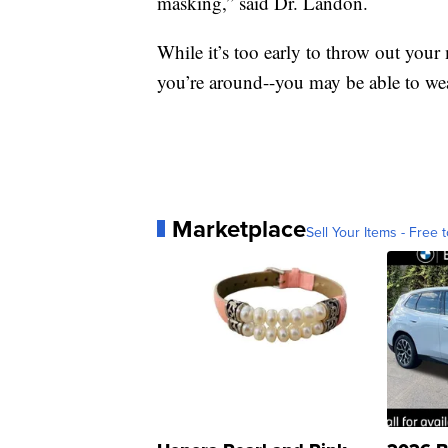
masking,” said Dr. Landon.
While it’s too early to throw out yo
you’re around--you may be able to wea
Marketplace
Sell Your Items - Free t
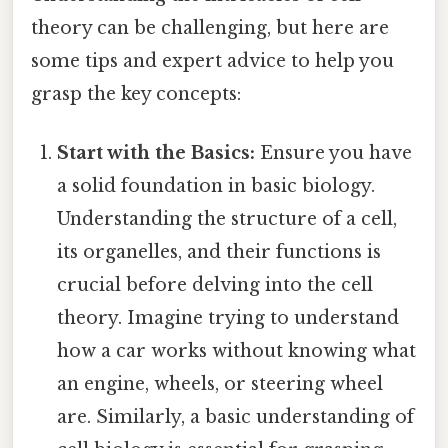
theory can be challenging, but here are
some tips and expert advice to help you
grasp the key concepts:
Start with the Basics:
Ensure you have
a solid foundation in basic biology.
Understanding the structure of a cell,
its organelles, and their functions is
crucial before delving into the cell
theory. Imagine trying to understand
how a car works without knowing what
an engine, wheels, or steering wheel
are. Similarly, a basic understanding of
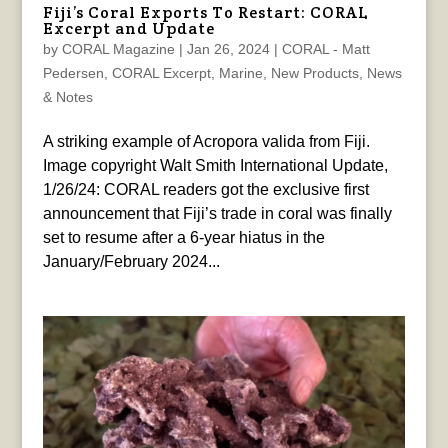
Fiji’s Coral Exports To Restart: CORAL
Excerpt and Update
by
CORAL Magazine
|
Jan 26, 2024
|
CORAL - Matt
Pedersen
,
CORAL Excerpt
,
Marine
,
New Products
,
News
& Notes
A striking example of Acropora valida from Fiji.
Image copyright Walt Smith International Update,
1/26/24: CORAL readers got the exclusive first
announcement that Fiji’s trade in coral was finally
set to resume after a 6-year hiatus in the
January/February 2024...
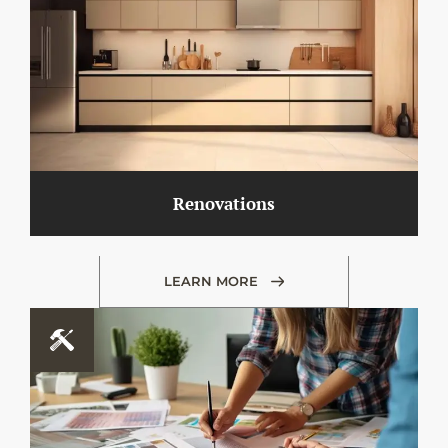
Renovations
LEARN MORE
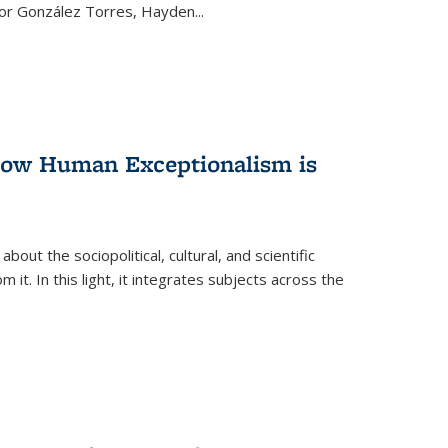
ctor González Torres, Hayden
...
 How Human Exceptionalism is
ut the sociopolitical, cultural, and scientific
it. In this light, it integrates subjects across the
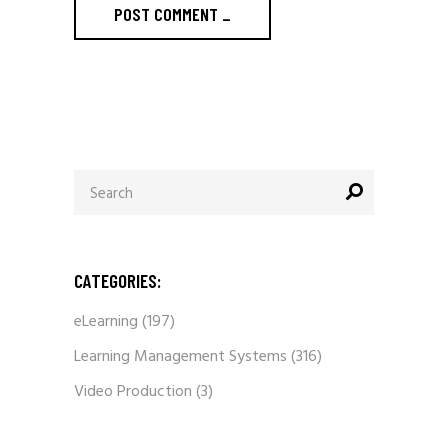
POST COMMENT
_
Search
for:
CATEGORIES:
eLearning
(197)
Learning Management Systems
(316)
Video Production
(3)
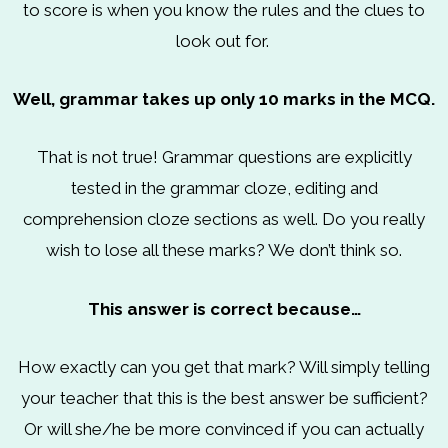
to score is when you know the rules and the clues to
look out for.
Well, grammar takes up only 10 marks in the MCQ.
That is not true! Grammar questions are explicitly
tested in the grammar cloze, editing and
comprehension cloze sections as well. Do you really
wish to lose all these marks? We don’t think so.
This answer is correct because…
How exactly can you get that mark? Will simply telling
your teacher that this is the best answer be sufficient?
Or will she/he be more convinced if you can actually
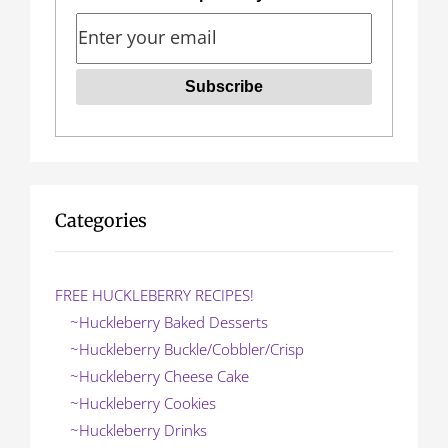
i
g
a
t
i
o
Categories
n
FREE HUCKLEBERRY RECIPES!
~Huckleberry Baked Desserts
~Huckleberry Buckle/Cobbler/Crisp
~Huckleberry Cheese Cake
~Huckleberry Cookies
~Huckleberry Drinks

==================================================

### Task to carry out
Only lines with the word "marks" are wanted; pull each of them from the records.

### Solution below
Well, grammar takes up only 10 marks in the MCQ.
wish to lose all these marks? We don’t think so.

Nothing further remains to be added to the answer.